• **Exercise**: Beginning with the line that holds "Cookie and Privacy Policy" and finishing with the line that holds "La Suprema Estación 96.1 FM: la radio", repeat the listing exactly, leaving every picture out.

• **Given data**:
%%
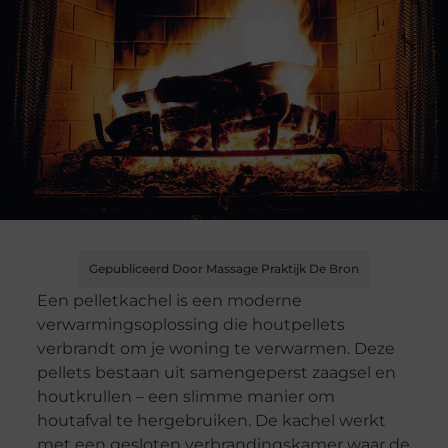
Gepubliceerd Door Massage Praktijk De Bron
Een pelletkachel is een moderne
verwarmingsoplossing die houtpellets
verbrandt om je woning te verwarmen. Deze
pellets bestaan uit samengeperst zaagsel en
houtkrullen – een slimme manier om
houtafval te hergebruiken. De kachel werkt
met een gesloten verbrandingskamer waar de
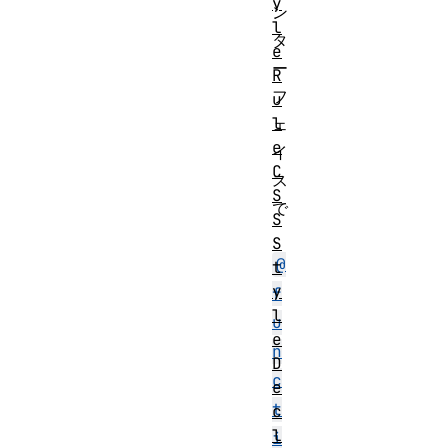
y
ン
l
タ
e
ー
R
フ
u
l
ェ
e
イ
C
ス
S
で
S
、
S
@
t
y
f
l
u
e
n
D
c
e
t
c
l
i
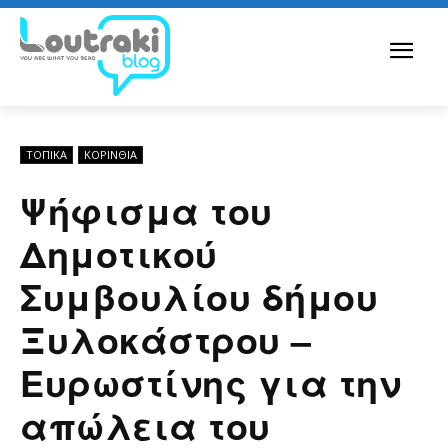
ΤΟΠΙΚΑ
ΚΟΡΙΝΘΊΑ
Ψήφισμα του
Δημοτικού
Συμβουλίου δήμου
Ξυλοκάστρου –
Ευρωστίνης για την
απώλεια του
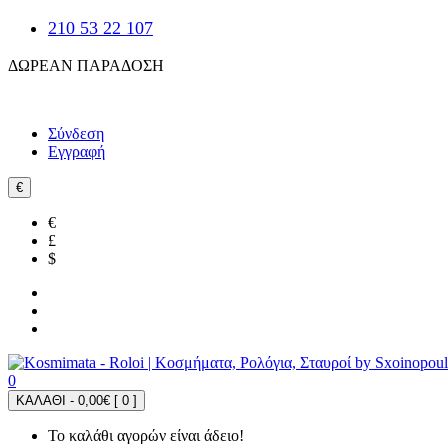
210 53 22 107
ΔΩΡΕΑΝ ΠΑΡΑΔΟΣΗ
Σύνδεση
Εγγραφή
€
€
£
$
0
ΚΑΛΑΘΙ - 0,00€ [
0
]
Το καλάθι αγορών είναι άδειο!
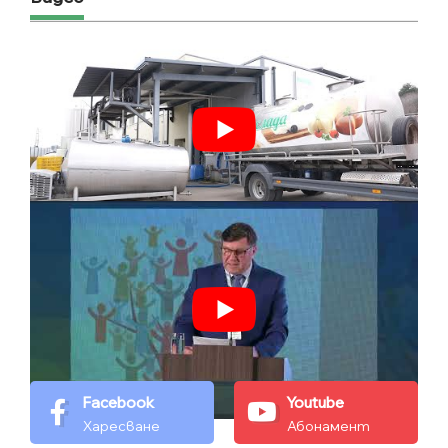
Facebook
Youtube
Харесване
Абонамент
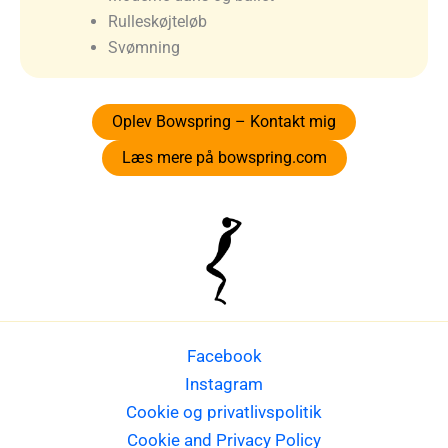
Rulleskøjteløb
Svømning
Oplev Bowspring – Kontakt mig
Læs mere på bowspring.com
Facebook
Instagram
Cookie og privatlivspolitik
Cookie and Privacy Policy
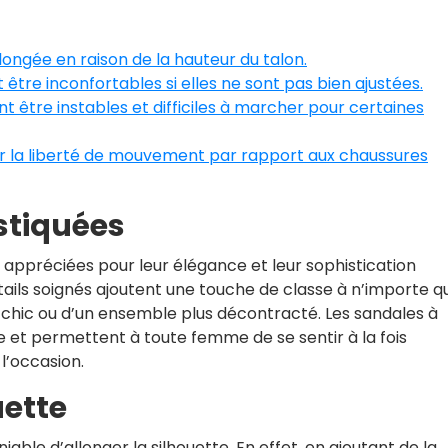
ngée en raison de la hauteur du talon.
être inconfortables si elles ne sont pas bien ajustées.
nt être instables et difficiles à marcher pour certaines
er la liberté de mouvement par rapport aux chaussures
istiquées
appréciées pour leur élégance et leur sophistication
étails soignés ajoutent une touche de classe à n’importe q
ée chic ou d’un ensemble plus décontracté. Les sandales à
e et permettent à toute femme de se sentir à la fois
 l’occasion.
uette
iable d’allonger la silhouette. En effet, en ajoutant de la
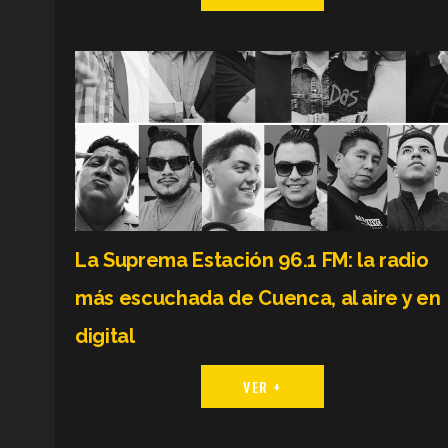
La Suprema Estación 96.1 FM: la radio
más escuchada de Cuenca, al aire y en
digital
VER +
%%
• **Solution to this exercise**:
Cookie and Privacy Policy
ngée en raison de la hauteur du talon.
être inconfortables si elles ne sont pas bien ajustées.
nt être instables et difficiles à marcher pour certaines
er la liberté de mouvement par rapport aux chaussures
istiquées
appréciées pour leur élégance et leur sophistication
étails soignés ajoutent une touche de classe à n’importe q
ée chic ou d’un ensemble plus décontracté. Les sandales à
e et permettent à toute femme de se sentir à la fois
 l’occasion.
uette
iable d’allonger la silhouette. En effet, en ajoutant de la
La Suprema Estación 96.1 FM: la radio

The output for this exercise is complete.